■ きゅん、てするの


 真田は幸村と二人きりになった時だけ己の本性を少しだけ垣間見せる。

 後ろからぎゅう、と抱き締められて首筋に吐息を感じた。それが妙にくすぐったくて、幸村は身を捩る。
 真田はそれさえもできないように幸村の腰をがちりと固定したから、真田の表情を伺い知ることは叶わなかった。

「なに、どうしたの真田」
「最近は二人きりになる機会がめっきり少なくなったからな……こうでもしないとやってられん」
「おや珍しい、今日はやけに素直じゃないか」

 くすくすと幸村が笑うと真田はそれが気に食わなかったらしくむっとした表情になった。

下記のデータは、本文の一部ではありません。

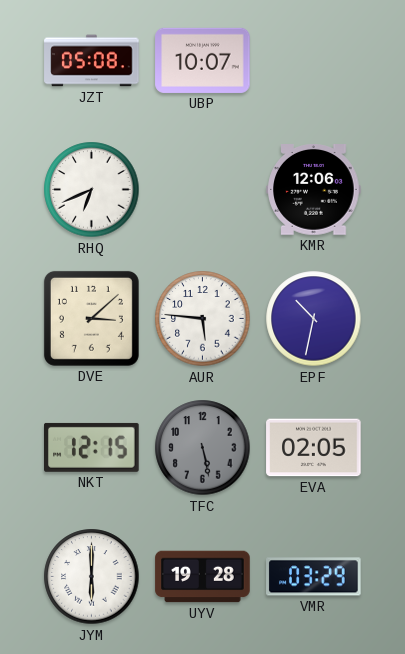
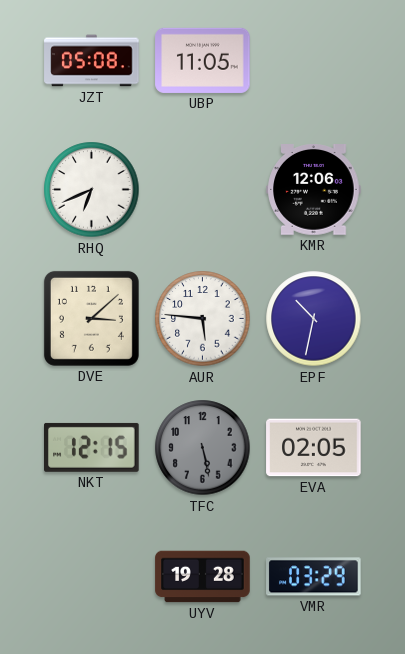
UBP: 10:07 -> 11:05
JYM: 6:00 -> none
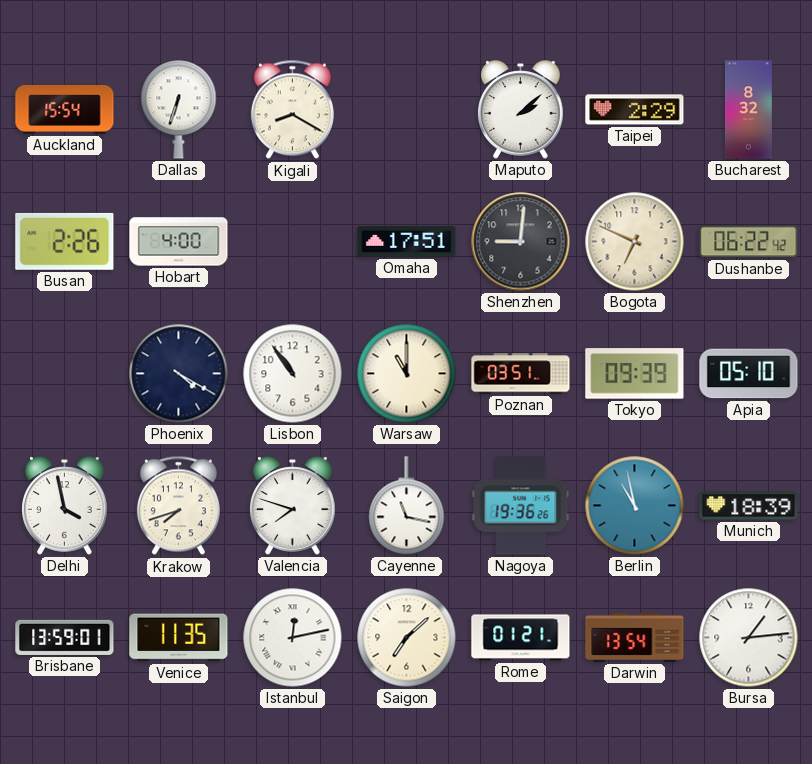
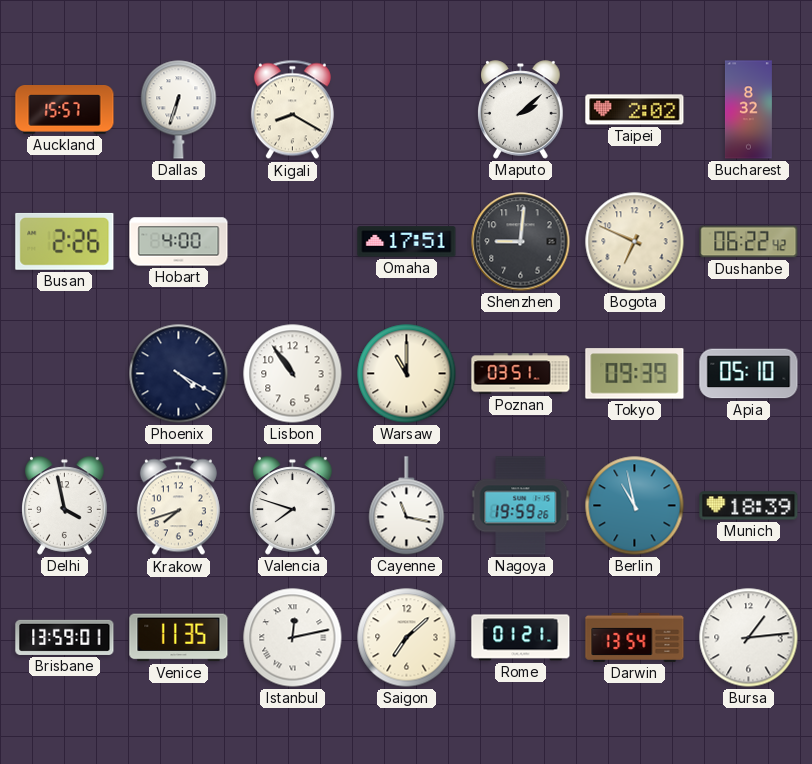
Auckland: 15:54 -> 15:57
Taipei: 2:29 -> 2:02
Nagoya: 19:36 -> 19:59
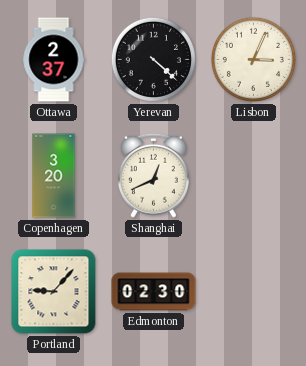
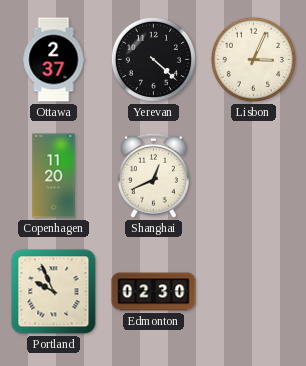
Copenhagen: 3:20 -> 11:20
Portland: 9:07 -> 9:56
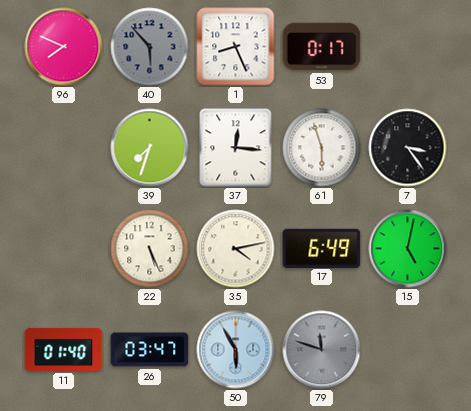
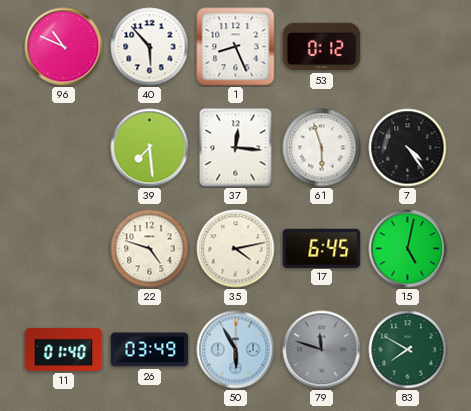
96: 7:49 -> 10:49
40 dial: grey -> white
53: 0:17 -> 0:12
39: 7:33 -> 7:29
7: 3:24 -> 4:24
22: 5:26 -> 4:48
17: 6:49 -> 6:45
26: 03:47 -> 03:49
83: none -> 7:50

「真田の独占欲ってほんと俺と比にならないよね。まぁそれはそれで嬉しいんだけど、」

 けして幸村の独占欲が希薄なわけではなく、ただ真田が尋常でないほどに妬きもちやき、というだけの話だ。
 幸村はそれを苦痛に思うこともないし、むしろ喜びさえ感じている。お互いがお互いにゾッコンであるのはよいことで、幸せなことなのだ。

「気はすんだ?」
「……もう少し足りん」
「じゃあうち来る?」
「そうさせてもらおう」

 いつもなら結構な時間を要するのに真田の答えはほぼ即答だった。

「じゃあはやく着替えていこっか」
「うむ、」

 幸村は軽く鼻歌を交えながら、真田の背中にそっと抱き付いた。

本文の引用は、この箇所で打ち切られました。